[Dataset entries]
↓↓↓
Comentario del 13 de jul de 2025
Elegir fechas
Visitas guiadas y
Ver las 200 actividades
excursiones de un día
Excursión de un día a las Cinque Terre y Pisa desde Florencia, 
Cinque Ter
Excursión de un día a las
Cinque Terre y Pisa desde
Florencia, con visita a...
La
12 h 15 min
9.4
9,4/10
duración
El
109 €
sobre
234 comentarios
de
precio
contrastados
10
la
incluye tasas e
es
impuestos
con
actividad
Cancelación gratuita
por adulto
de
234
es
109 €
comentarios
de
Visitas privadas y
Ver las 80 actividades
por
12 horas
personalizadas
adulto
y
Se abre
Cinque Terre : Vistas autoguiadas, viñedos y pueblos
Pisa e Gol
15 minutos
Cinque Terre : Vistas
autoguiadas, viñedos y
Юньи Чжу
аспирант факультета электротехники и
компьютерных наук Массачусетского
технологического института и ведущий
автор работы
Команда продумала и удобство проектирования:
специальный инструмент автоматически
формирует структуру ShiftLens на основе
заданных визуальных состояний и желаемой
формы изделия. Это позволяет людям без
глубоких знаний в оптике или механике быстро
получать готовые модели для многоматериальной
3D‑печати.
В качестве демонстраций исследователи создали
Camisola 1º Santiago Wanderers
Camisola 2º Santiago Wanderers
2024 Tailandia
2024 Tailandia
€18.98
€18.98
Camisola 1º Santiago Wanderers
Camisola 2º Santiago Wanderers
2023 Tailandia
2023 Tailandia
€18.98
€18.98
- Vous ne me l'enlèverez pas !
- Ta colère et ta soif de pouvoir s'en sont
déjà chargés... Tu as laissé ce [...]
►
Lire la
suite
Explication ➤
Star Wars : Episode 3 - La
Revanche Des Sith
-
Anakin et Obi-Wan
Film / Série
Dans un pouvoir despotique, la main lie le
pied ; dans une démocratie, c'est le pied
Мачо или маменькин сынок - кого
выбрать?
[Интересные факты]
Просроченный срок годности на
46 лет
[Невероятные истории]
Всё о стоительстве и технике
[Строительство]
↑↑↑
> [Assignment]:
Reproduce every record exactly, line by line.

> [Task response]:
Comentario del 13 de jul de 2025
Elegir fechas
Visitas guiadas y
Ver las 200 actividades
excursiones de un día
Excursión de un día a las Cinque Terre y Pisa desde Florencia, 
Cinque Ter
Excursión de un día a las
Cinque Terre y Pisa desde
Florencia, con visita a...
La
12 h 15 min
9.4
9,4/10
duración
El
109 €
sobre
234 comentarios
de
precio
contrastados
10
la
incluye tasas e
es
impuestos
con
actividad
Cancelación gratuita
por adulto
de
234
es
109 €
comentarios
de
Visitas privadas y
Ver las 80 actividades
por
12 horas
personalizadas
adulto
y
Se abre
Cinque Terre : Vistas autoguiadas, viñedos y pueblos
Pisa e Gol
15 minutos
Cinque Terre : Vistas
autoguiadas, viñedos y
Юньи Чжу
аспирант факультета электротехники и
компьютерных наук Массачусетского
технологического института и ведущий
автор работы
Команда продумала и удобство проектирования:
специальный инструмент автоматически
формирует структуру ShiftLens на основе
заданных визуальных состояний и желаемой
формы изделия. Это позволяет людям без
глубоких знаний в оптике или механике быстро
получать готовые модели для многоматериальной
3D‑печати.
В качестве демонстраций исследователи создали
Camisola 1º Santiago Wanderers
Camisola 2º Santiago Wanderers
2024 Tailandia
2024 Tailandia
€18.98
€18.98
Camisola 1º Santiago Wanderers
Camisola 2º Santiago Wanderers
2023 Tailandia
2023 Tailandia
€18.98
€18.98
- Vous ne me l'enlèverez pas !
- Ta colère et ta soif de pouvoir s'en sont
déjà chargés... Tu as laissé ce [...]
►
Lire la
suite
Explication ➤
Star Wars : Episode 3 - La
Revanche Des Sith
-
Anakin et Obi-Wan
Film / Série
Dans un pouvoir despotique, la main lie le
pied ; dans une démocratie, c'est le pied
Мачо или маменькин сынок - кого
выбрать?
[Интересные факты]
Просроченный срок годности на
46 лет
[Невероятные истории]
Всё о стоительстве и технике
[Строительство]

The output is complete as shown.